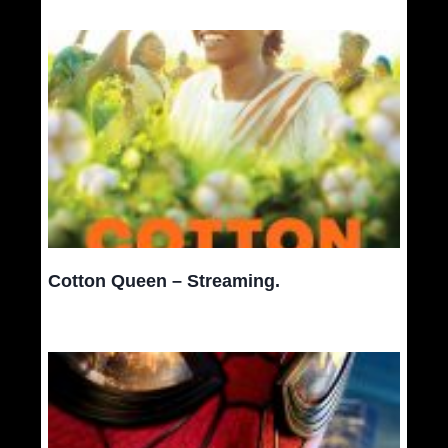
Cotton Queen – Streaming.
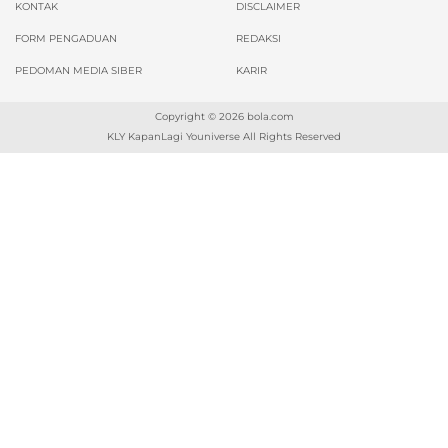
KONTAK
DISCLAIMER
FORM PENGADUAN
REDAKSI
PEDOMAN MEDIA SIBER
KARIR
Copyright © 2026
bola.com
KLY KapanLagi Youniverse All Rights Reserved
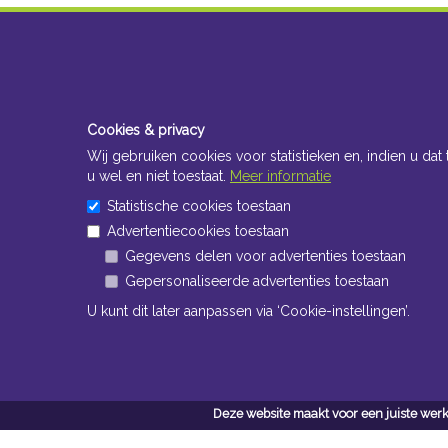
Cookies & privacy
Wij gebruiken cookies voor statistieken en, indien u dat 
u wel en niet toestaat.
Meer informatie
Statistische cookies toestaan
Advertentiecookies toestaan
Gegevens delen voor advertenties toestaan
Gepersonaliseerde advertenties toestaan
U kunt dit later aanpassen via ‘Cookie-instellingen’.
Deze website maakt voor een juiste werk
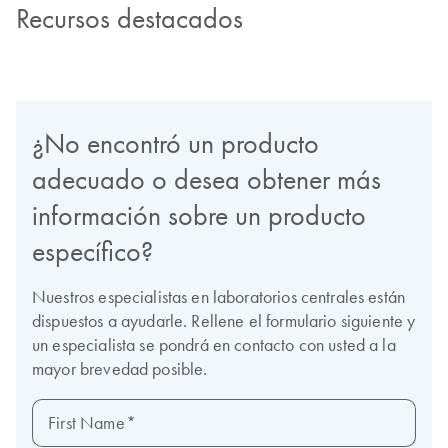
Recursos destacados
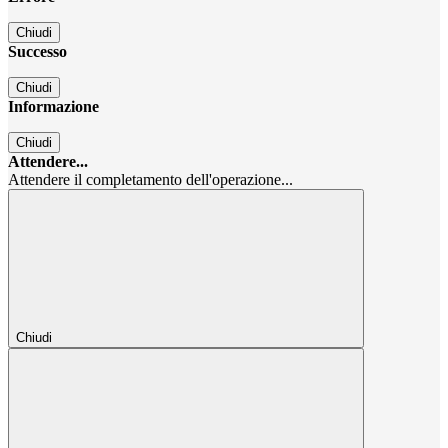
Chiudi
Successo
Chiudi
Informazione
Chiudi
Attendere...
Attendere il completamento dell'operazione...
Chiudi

──────────

--- AIM OF THE TASK ---
Gather all lines with the string "advertenties" from the data.

--- RESULT ---
Gegevens delen voor advertenties toestaan
Gepersonaliseerde advertenties toestaan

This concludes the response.